« Combien on gagne, en vrai ? » C’est la première question de tous ceux qui pensent se lancer dans l’achat-revente de voitures — et la réponse honnête, c’est : ça dépend de deux chiffres seulement, la marge par véhicule et le nombre de véhicules que tu fais tourner. Voici comment ces deux leviers déterminent ta rentabilité réelle, et les coûts cachés qui la grignotent.
La marge par voiture : brute ≠ réelle
Sur le marché de l’occasion courante, la marge brute (prix de vente − prix d’achat) tourne souvent entre 500 € et 2 500 € par véhicule, davantage sur des segments premium ou de niche. Mais cette marge brute n’est pas ce que tu gardes.

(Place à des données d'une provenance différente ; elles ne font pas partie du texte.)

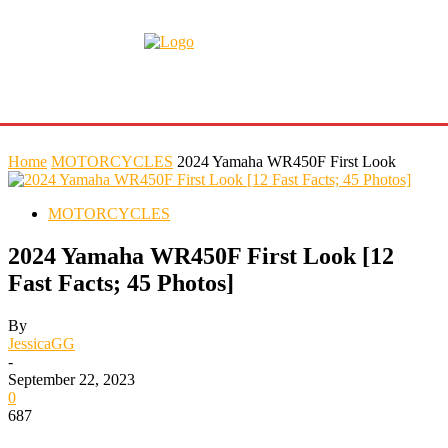
Home
MOTORCYCLES
2024 Yamaha WR450F First Look
MOTORCYCLES
2024 Yamaha WR450F First Look [12
Fast Facts; 45 Photos]
By
JessicaGG
-
September 22, 2023
0
687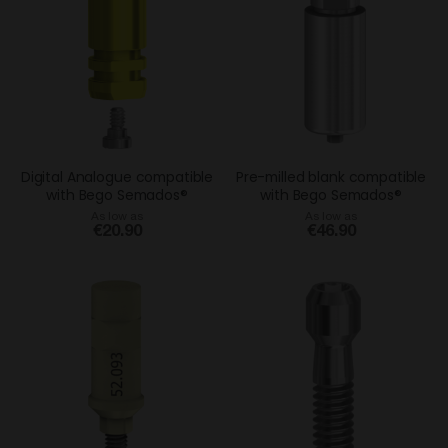
Digital Analogue compatible
Pre-milled blank compatible
with Bego Semados®
with Bego Semados®
As low as
As low as
€20.90
€46.90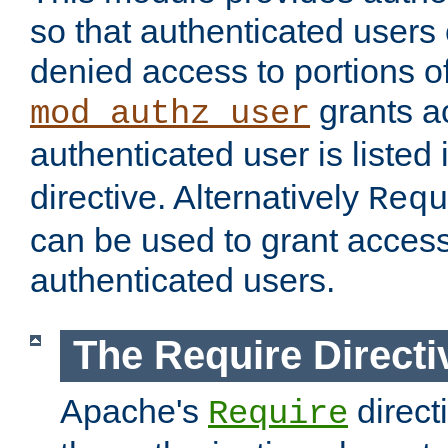
so that authenticated users
denied access to portions of
grants ac
mod_authz_user
authenticated user is listed 
directive. Alternatively
Requ
can be used to grant access 
authenticated users.
The Require Directi
Apache's
direct
Require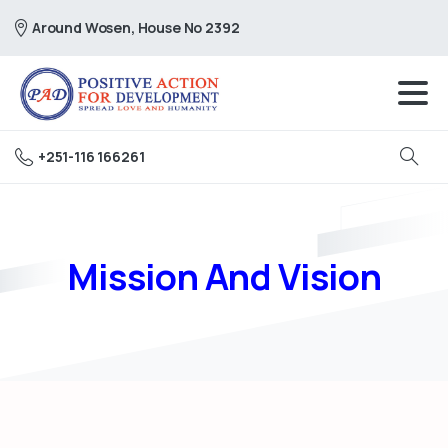
Around Wosen, House No 2392
+251-116 166261
Search
Mission And Vision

Il faut en retirer :
- la TVA sur marge à provisionner (20/120 de la marge, en régime marge) ;
- le transport / convoyage, surtout si tu sources loin ou dans l’UE ;
- la remise en état : mécanique, pneus, esthétique, nettoyage ;
- le contrôle technique à refaire avant la revente ;
- la garantie légale (un retour sous garantie peut effacer une marge) ;
- les frais d’annonce, de carburant, de temps passé.
Après tout ça, une marge brute de 1 500 € se transforme couramment en 800–1 000 € de marge nette. C’est ce chiffre-là, pas l’autre, qui doit piloter tes achats.
Le volume fait le métier
Un marchand qui gagne bien sa vie n’est pas celui qui fait une grosse marge sur une voiture : c’est celui qui fait tourner son stock vite. Une même enveloppe de trésorerie qui permet d’acheter 3 véhicules te rapporte beaucoup plus si tu les revends en 3 semaines qu’en 3 mois. La rotation, c’est le vrai moteur.

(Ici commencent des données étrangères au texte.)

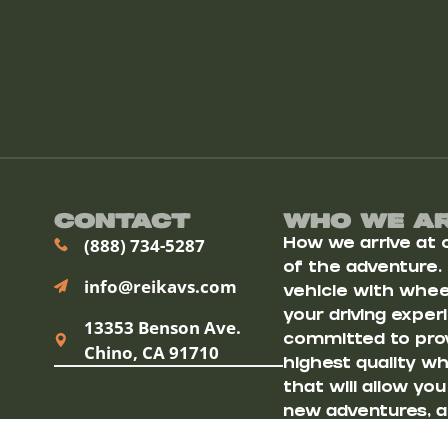
Contact
Who We A
(888) 734-5287
How we arrive at ou
of the adventure.
info@reikavs.com
vehicle with wheel
your driving exper
13353 Benson Ave.
committed to prov
Chino, CA 91710
highest quality w
that will allow yo
new adventures, a
destinations.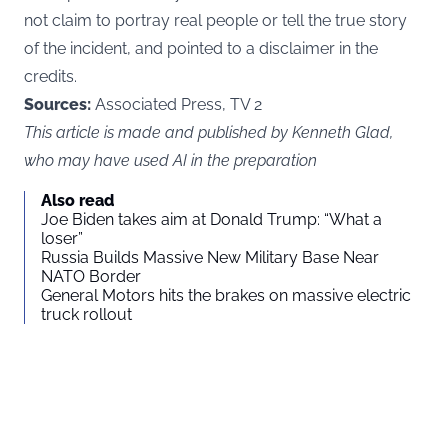
not claim to portray real people or tell the true story
of the incident, and pointed to a disclaimer in the
credits.
Sources:
Associated Press, TV 2
This article is made and published by Kenneth Glad,
who may have used AI in the preparation
Also read
Joe Biden takes aim at Donald Trump: “What a
loser”
Russia Builds Massive New Military Base Near
NATO Border
General Motors hits the brakes on massive electric
truck rollout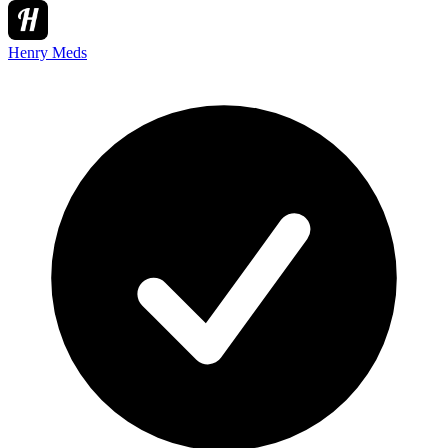
Henry Meds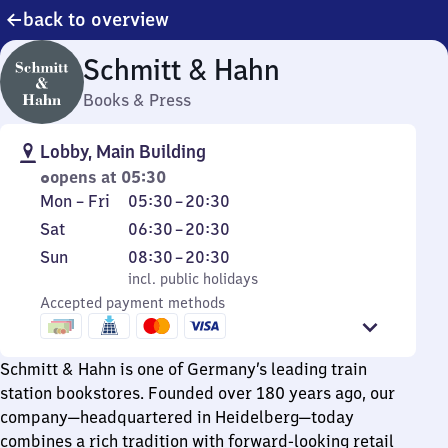
back to overview
Schmitt & Hahn
Books & Press
Lobby, Main Building
opens at 05:30
Monday
From
Mon
–
Fri
05:30
–
20:30
to
5
Saturday
From
Sat
06:30
–
20:30
Friday
30
6
Sunday
,
From
Sun
08:30
–
20:30
to
30
incl. public holidays
8
incl. public holidays
20
to
Accepted payment methods
30
30
20
to
30
20
Schmitt & Hahn is one of Germany’s leading train
30
station bookstores. Founded over 180 years ago, our
company—headquartered in Heidelberg—today
combines a rich tradition with forward-looking retail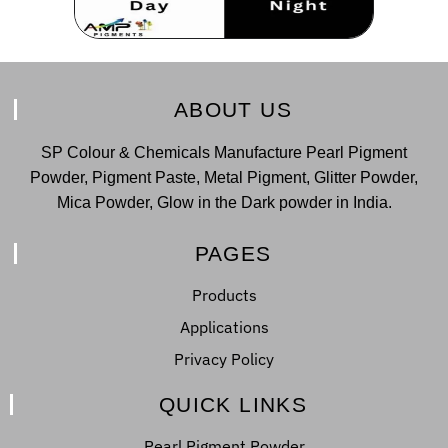
ABOUT US
SP Colour & Chemicals Manufacture Pearl Pigment
Powder, Pigment Paste, Metal Pigment, Glitter Powder,
Mica Powder, Glow in the Dark powder in India.
PAGES
Products
Applications
Privacy Policy
QUICK LINKS
Pearl Pigment Powder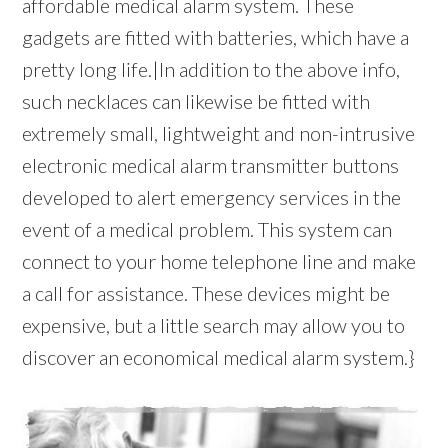
affordable medical alarm system. These
gadgets are fitted with batteries, which have a
pretty long life.|In addition to the above info,
such necklaces can likewise be fitted with
extremely small, lightweight and non-intrusive
electronic medical alarm transmitter buttons
developed to alert emergency services in the
event of a medical problem. This system can
connect to your home telephone line and make
a call for assistance. These devices might be
expensive, but a little search may allow you to
discover an economical medical alarm system.}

Un ordre de grandeur : à ~1 000 € de marge nette et 6 à 10 véhicules vendus par mois, tu es sur un métier à temps plein sérieux. À 2 ou 3 véhicules par mois, c’est un complément de revenu — pas un salaire. Fixe-toi un objectif en véhicules/mois, pas en marge par voiture.
Le capital de départ et l’immobilisation
Ta contrainte n°1 n’est pas la marge, c’est le capital immobilisé. Chaque voiture invendue, c’est de l’argent qui dort et ne travaille pas sur l’affaire suivante. D’où l’intérêt de deux leviers :
- le dépôt-vente : tu vends le véhicule d’un client contre commission, sans immobiliser un centime ;
- acheter au bon prix plutôt que vendre cher : la marge se gagne à l’achat, pas à la vente.
Les charges fixes et le statut
Au-delà des frais par véhicule, prévois les charges du professionnel : cotisations sociales, assurance, éventuel local, outillage, logiciel de gestion. Surtout, le choix du statut change tout : en micro-entreprise, tes cotisations se calculent sur le chiffre d’affaires (le prix de vente entier), pas sur ta marge — ce qui est souvent ruineux en négoce auto. Ce point mérite d’être tranché avant le premier achat.
Les pièges qui tuent la rentabilité
- Confondre marge brute et revenu : sans provision de TVA ni suivi des frais, tu crois gagner deux fois ce que tu gagnes vraiment.
- Le stock qui dort : une voiture belle mais surpayée bloque ta trésorerie et plombe ta rotation.
- La mauvaise affaire fiscale : un achat en UE mal vérifié te fait basculer d’une TVA sur marge à une TVA sur tout le prix — marge annulée.
- Le mauvais statut : des cotisations sur le CA au lieu de la marge, et le métier n’est plus rentable.
La rentabilité d’un marchand auto, au fond, ne se joue pas sur un coup de chance : elle se joue sur la discipline des chiffres — connaître sa marge réelle voiture par voiture, et faire tourner le stock.